Mengenai kekuatan pembuktian dari keterangan saksi atau ahli yang tidak
disumpah atau mengucapkan janji, maka tidak dapat dianggap sebagai alat bukti
yang sah, tetapi hanyalah merupakan keterangan yang dapat menguatkan keyakinan
hakim.
Diterangkan lebih lanjut oleh Pasal 185 ayat (7) KUHAP, ditentukan :
“Keterangan dari saksi yang tidak disumpah meskipun sesuai dengan yang lain,
tidak merupkan alat bukti, namun apabila keterangan itu sesuai dengan
keterangan dari saksi yang disumpah dapat dipergunakan sebagai tambahan alat
bukti sah yang lain”.
2.
Keterangan
ahli
Pasal 1 butir 28 KUHAP, (Kansil dan Christine S.T., 2002 : 13), ditentukan :
“Keterangan ahli adalah keterangan yang diberikan oleh seorang seorang yang
memiliki keahlian khusus tentang hal yang diperlukan untuk membuat terang suatu
perkara pidana guna kepentingan pemeriksaan”.

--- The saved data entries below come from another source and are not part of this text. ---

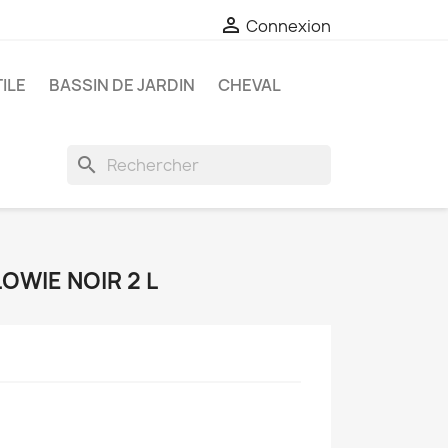

Connexion
ILE
BASSIN DE JARDIN
CHEVAL
search
OWIE NOIR 2 L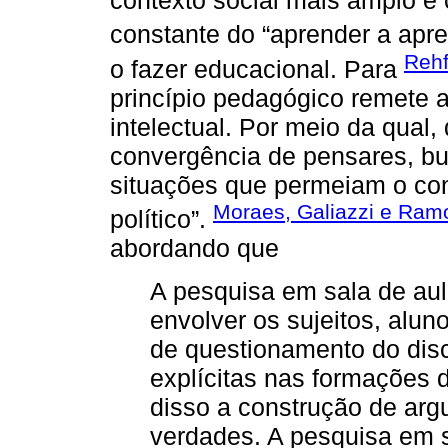
contexto social mais amplo e
constante do “aprender a apre
Rehf
o fazer educacional. Para
princípio pedagógico remete a
intelectual. Por meio da qual,
convergência de pensares, b
situações que permeiam o cont
Moraes, Galiazzi e Ram
político”.
abordando que
A pesquisa em sala de au
envolver os sujeitos, alu
de questionamento do disc
explícitas nas formações d
disso a construção de ar
verdades. A pesquisa em 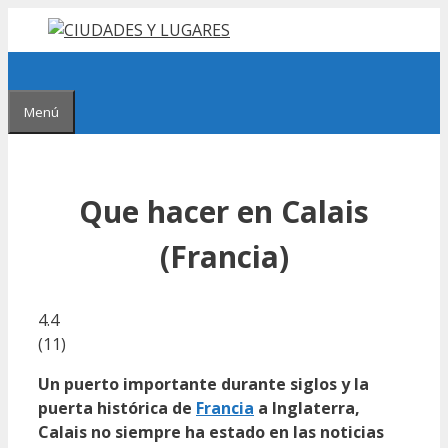
Saltar
al
contenido
Menú
Que hacer en Calais
(Francia)
4.4
(
11
)
Un puerto importante durante siglos y la
puerta histórica de
Francia
a Inglaterra,
Calais no siempre ha estado en las noticias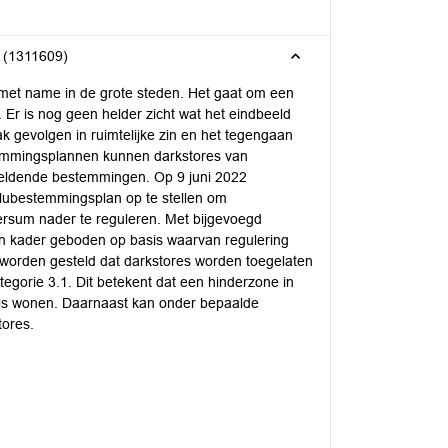
s (1311609)
, met name in de grote steden. Het gaat om een
Er is nog geen helder zicht wat het eindbeeld
ak gevolgen in ruimtelijke zin en het tegengaan
temmingsplannen kunnen darkstores van
geldende bestemmingen. Op 9 juni 2022
ubestemmingsplan op te stellen om
versum nader te reguleren. Met bijgevoegd
n kader geboden op basis waarvan regulering
 worden gesteld dat darkstores worden toegelaten
tegorie 3.1. Dit betekent dat een hinderzone in
als wonen. Daarnaast kan onder bepaalde
ores.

Selanjutnya Wirdjono Prodjodikoro, 1967 (Bambang Waluyo, 1992 : 21), ditentukan
:
“Keterangan seorang ahli ialah mengenai suatu penilaian mengenai hal-hal yang
sudah nyata ada dan pengambilan kesimpulan mengenai hal-hal itu”.
Selanjutnya Pasal 186 KUHAP, (Kansil dan Christine S.T,. 2002 : 88), ditentukan
:
“keterangan ahli ialah apa yang seorang ahli nyatakan di sidang Pengadilan”.

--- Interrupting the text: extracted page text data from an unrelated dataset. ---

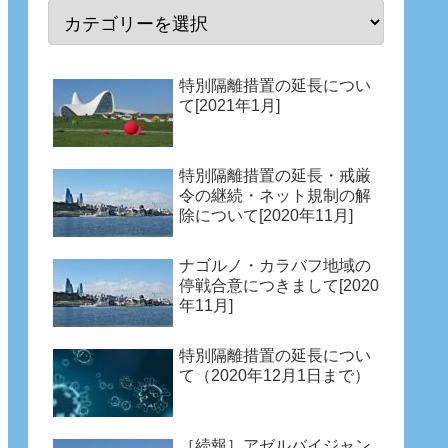
特別隔離措置の延長につい
て[2021年1月]
特別隔離措置の延長・戒厳
令の継続・ネット規制の解
除について[2020年11月]
ナゴルノ・カラバフ地域の
停戦合意につきまして[2020
年11月]
特別隔離措置の延長につい
て（2020年12月1日まで）
［続報］アゼルバイジャン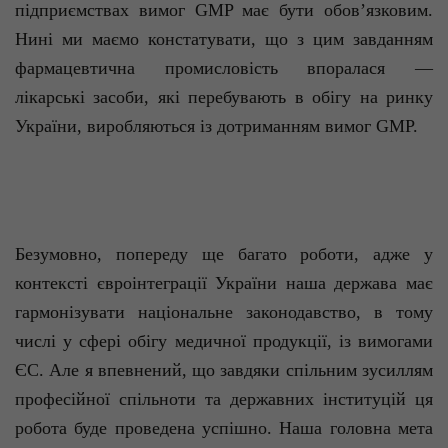
підприємствах вимог GMP має бути обов’язковим.
Нині ми маємо констатувати, що з цим завданням
фармацевтична промисловість впоралася —
лікарські засоби, які перебувають в обігу на ринку
України, виробляються із дотриманням вимог GMP.
Безумовно, попереду ще багато роботи, адже у
контексті євроінтеграції України наша держава має
гармонізувати національне законодавство, в тому
числі у сфері обігу медичної продукції, із вимогами
ЄС. Але я впевнений, що завдяки спільним зусиллям
професійної спільноти та державних інституцій ця
робота буде проведена успішно. Наша головна мета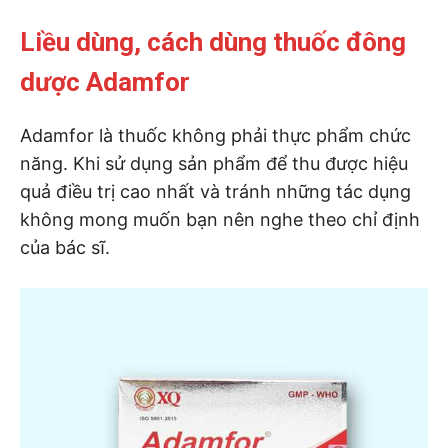
Liều dùng, cách dùng thuốc đông
dược Adamfor
Adamfor là thuốc không phải thực phẩm chức
năng. Khi sử dụng sản phẩm để thu được hiệu
quả điều trị cao nhất và tránh những tác dụng
không mong muốn bạn nên nghe theo chỉ định
của bác sĩ.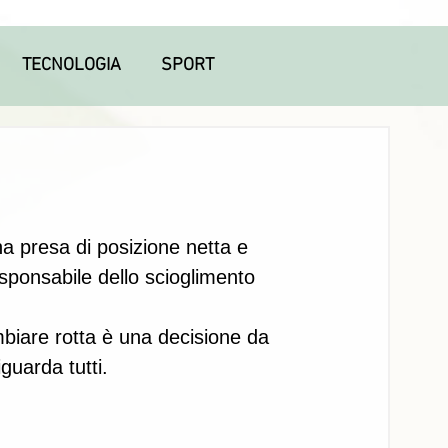
TECNOLOGIA
SPORT
na presa di posizione netta e 
sponsabile dello scioglimento 
guarda tutti. 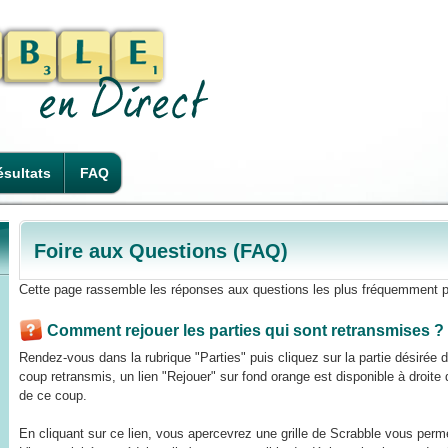
sultats
FAQ
Foire aux Questions (FAQ)
Cette page rassemble les réponses aux questions les plus fréquemment p
Comment rejouer les parties qui sont retransmises ?
Rendez-vous dans la rubrique "Parties" puis cliquez sur la partie désirée
coup retransmis, un lien "Rejouer" sur fond orange est disponible à droite de
de ce coup.
En cliquant sur ce lien, vous apercevrez une grille de Scrabble vous perme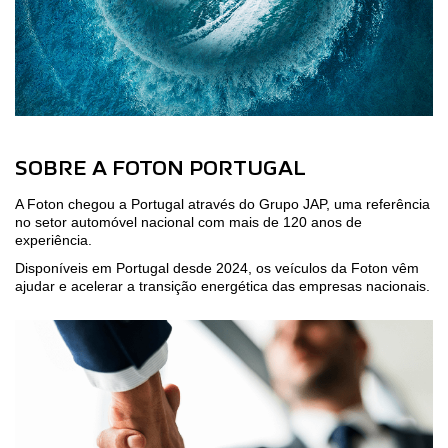
SOBRE A FOTON PORTUGAL
A Foton chegou a Portugal através do Grupo JAP, uma referência
no setor automóvel nacional com mais de 120 anos de
experiência.
Disponíveis em Portugal desde 2024, os veículos da Foton vêm
ajudar e acelerar a transição energética das empresas nacionais.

Keterangan ahli ini dapat juga diberikan pada waktu pemeriksaan oleh penyidik
atau penuntut umum yang dituangkan dalam bentuk laporan dan dibuat dengan
mengingat sumpah di waktu ia menerima jabatan atau pekerjaan.
Jika hal itu tidak diberikan pada waktu pemeriksaan oleh penyidik atau penuntut
umum, maka pemeriksaan sidang, diminta untuk memberikan keterangan dan dicatat
dalam berita acara pemeriksaan.
Keterangan tersebut diberikan setelah ia mengucapkan sumpah atau janji
dihadapan hakim. (R. Soesilo, 1985 : 11).
Berpijak pada Pasal 179 ayat (1) KUHAP dapat dikategorikan bahwa ada dua
.kelompok ahli yaitu, ahli kedokteran kehakiman atau dokter dan ahli-ahli
lainnya. (Bambang Waluyo, 1992 :20).
3.
Alat Bukti
Surat
Surat merupakan
alat bukti yang menduduki urutan ketiga dari alat-alat bukti lain sebagaimana
tersebut kdalam Pasal 184 ayat (1) KUHAP.
Pasal 187 KUHAP, (Kansil dan Christine S.T 2002 : 89), menyatakan bahwa
surat dibuat atas sumpah jabatan atau dikuatkan dengan sumpah, adalah :
a.
Berita Acara
dan surat-surat lain dalam bentuk resmi yang dibuat oleh pejabat umum yang
berwenang atau yang dibuat dihadapannya, yang memuat tentang keterangan tentang
kejadian atau keadaan yang didengar, dilihat atau dialami sendiri, disertai
dengan alasan yang jelas dan tegas tentang keterangannya itu;
b. Surat yang
dibuat berdasarkan ketentuan peraturan perundang-undangan atau surat yang
dibuat oleh pejabat mengenai hal yang termasuk dalam tata laksana yahng menjadi
tanggung jawabnya dan yang diperuntukan bagi pembuktian sesuatu hal atau
sesuatu keadaan;
c.
Surat
keterangan dari seorang ahli yang memuat pendapat berdasarkan keahliannya
mengenai sesuatu hal atau sesuatu keadaan yang diminta secara resmi kepadanya;
d. Surat lain
yang hanya dapat berlaku jika ada hubungannya dengan isi dari alat pembuktian
yang lain;
4.
Alat Bukti
Petunjuk
Alat bukti
petunjuk diatur dalam Pasal 188 ayat (1) KUHP, menyatakan :
a.
Petunjuk
perbuatan, kejadian atau keadaan, yang karena ;persesuaiannya, baik antara satu
dengan yang lain, maupun dengan tindak pidana itu sendiri, menandakan bahwa
telah terjadi suatu tindak pidana dan siapa pelakunya.
b. Petunjuk
sebagaimana diatur ayat 1 hanya dapat diperoleh dari :
1. Keterangan
saksi
2. Surat
3. Keterangan
terdakwa
c.
Penilaian
atas kekuatan pembuktian dari suatu petunjuk dalam setiap keadaan tertentu
dilakukan oleh hakim dengan arif lagi bijaksana setelah ia mengadakan pemeriksaan
dengan penuh kecermatan dan keseksamaan berdasarkan hati nuraninya.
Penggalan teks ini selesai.